Abstract
YscF antigen, a type III secretion protein has recently been shown partial protection in murine model. Five peptides of YscF antigen were predicted using DNASTAR and T-cell prediction software. Peptides were synthesised and authenticated using competitive, direct binding immunoassay with anti YscF/peptide sera raised in mice. Peptide P1 and P2 were found to be B cell epitope while P3 was minor B cell epitope. P4 peptide was a pure T cell epitope based on lymphoproliferative response, cytokines profile and T-bet expression. Furthermore, with an intention to enhance immunogenicity, three B-T constructs were designed between the above epitopes.
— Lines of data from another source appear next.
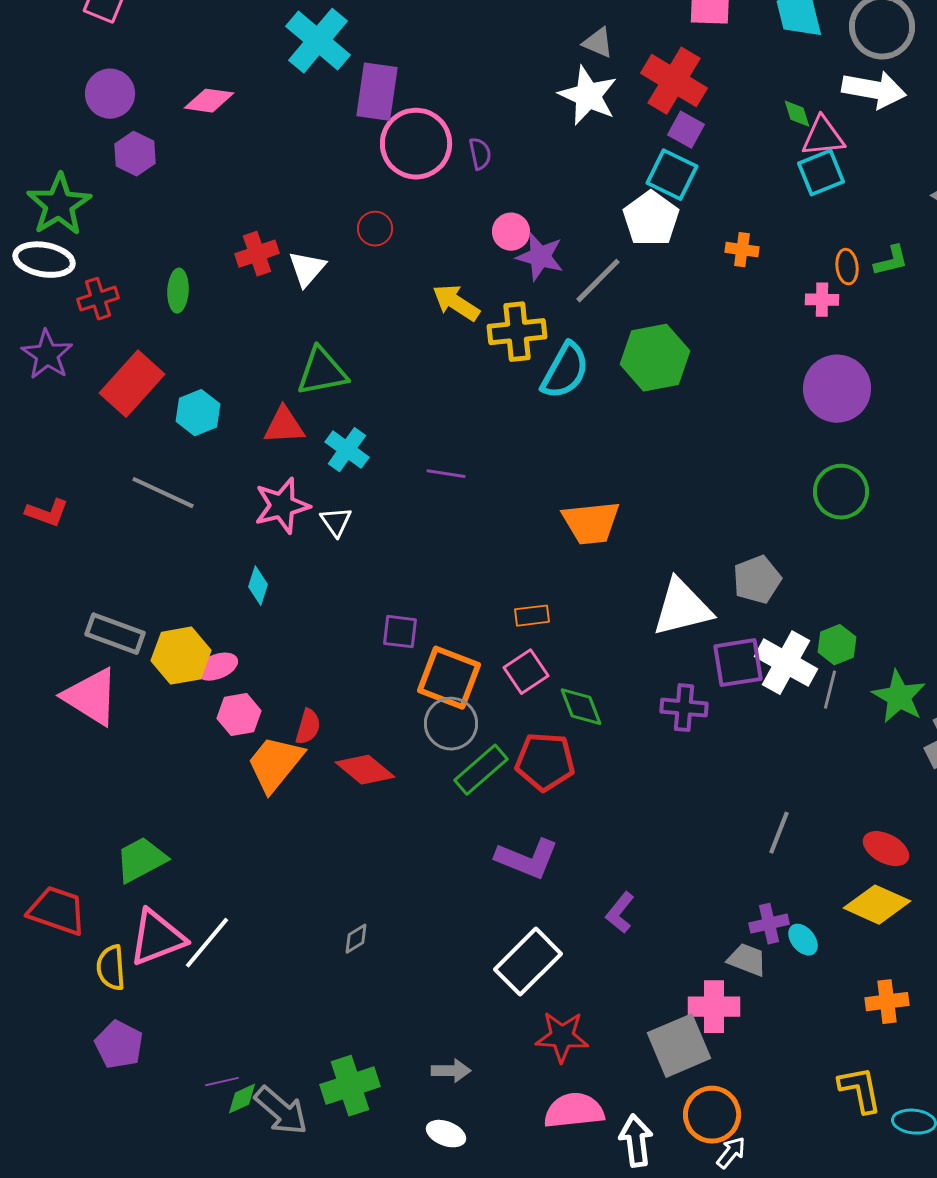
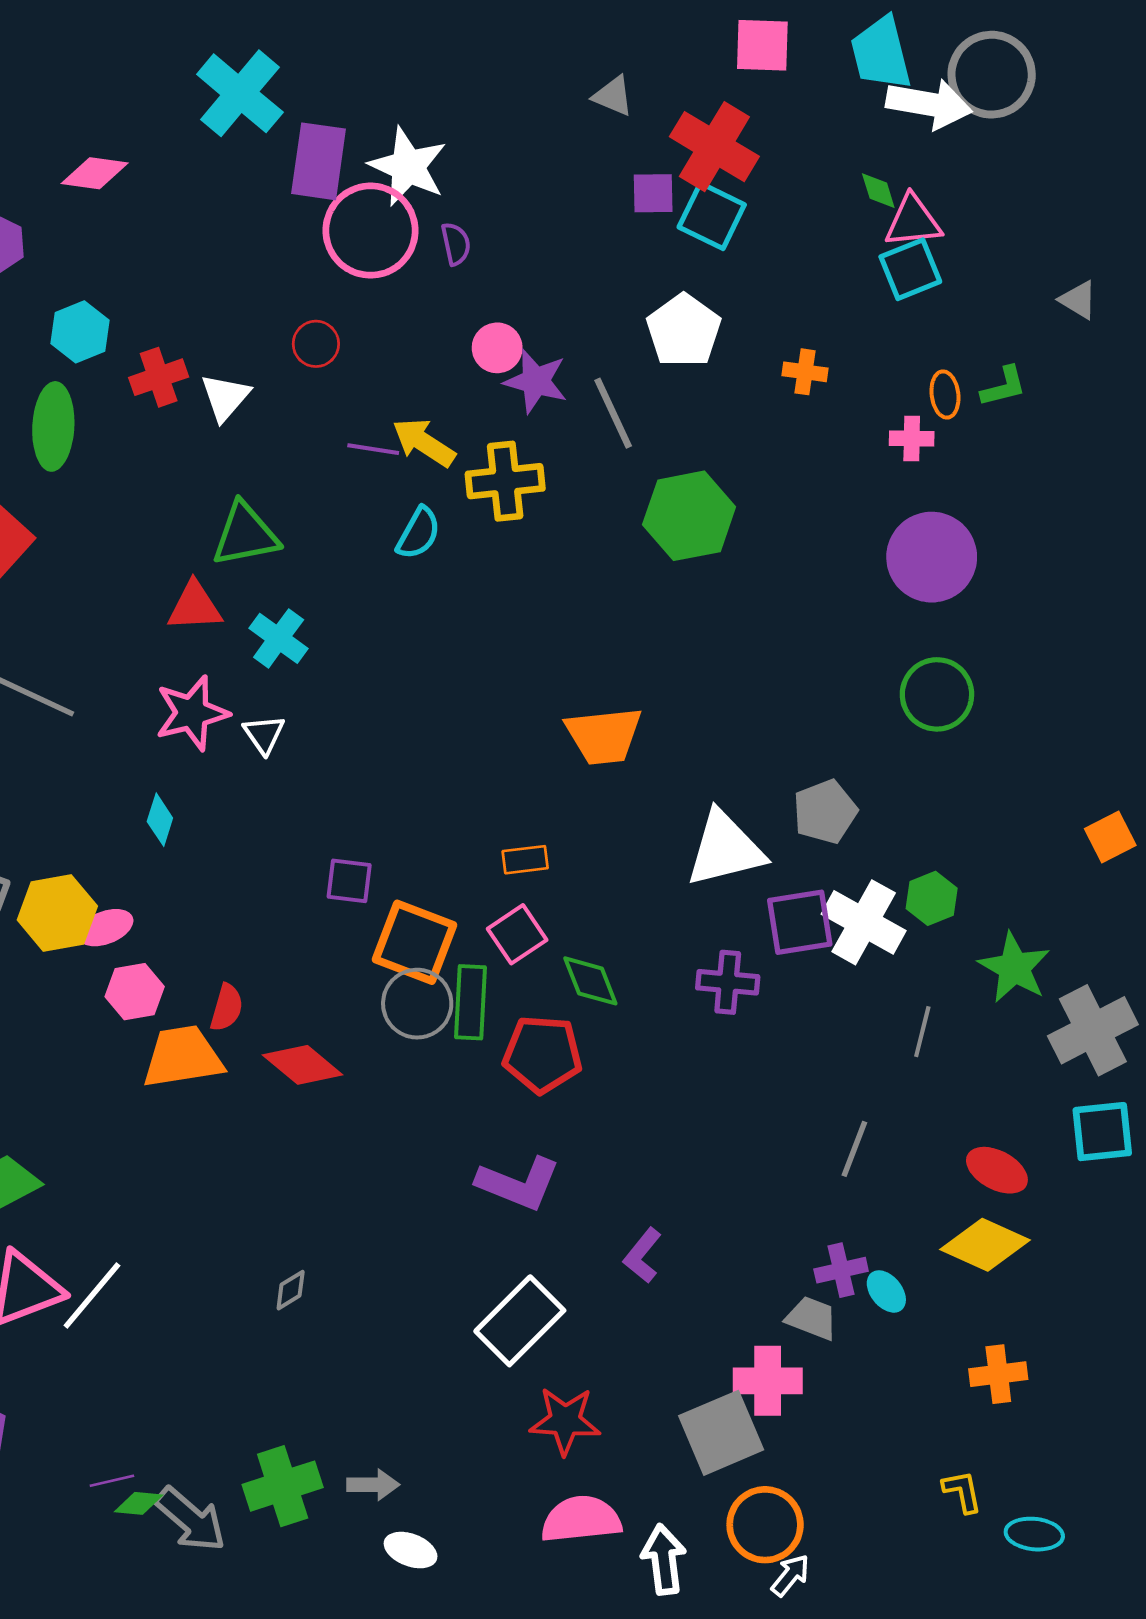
white arrow: (874, 90) -> (929, 104), moved
white star: (588, 96) -> (408, 167), moved
purple square: (686, 130) -> (653, 193), moved, turned -30
cyan square: (672, 175) -> (712, 216), moved
gray line: (598, 281) -> (613, 413), turned -70
green ellipse: (178, 291) -> (53, 426), size x1.5
cyan semicircle: (565, 371) -> (419, 533), moved, size x0.7
cyan hexagon: (198, 413) -> (80, 332), moved
purple line: (446, 474) -> (373, 449), moved
gray line: (830, 690) -> (922, 1032), moved
orange trapezoid: (275, 764) -> (183, 1057), turned 42
green rectangle: (481, 770) -> (470, 1002), moved, turned -46
gray arrow: (451, 1071) -> (373, 1485), moved
yellow L-shape: (860, 1090) -> (962, 1491), size x0.7
green diamond: (242, 1099) -> (139, 1503), turned 30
Conjugate B1T1 and B2T1 showed higher serum IgG/IgA titre, respectively, as well as high secretory IgA plus secretory component (Sc) both in lung and intestinal washes. Also, these conjugates showed high T-cell proliferation in addition to higher Th1 type cytokines (IFN-γ and IL-2) in cells obtained from spleen, lamina propria and Peyer's patches. B3T1 stimulated cells showed moderate levels of IFN-γ and IL-2 but higher levels of IL-4. This study demonstrates superior immunogen of B1T1 and B2T1 of YscF antigen to be exploited as vaccine candidate for plague.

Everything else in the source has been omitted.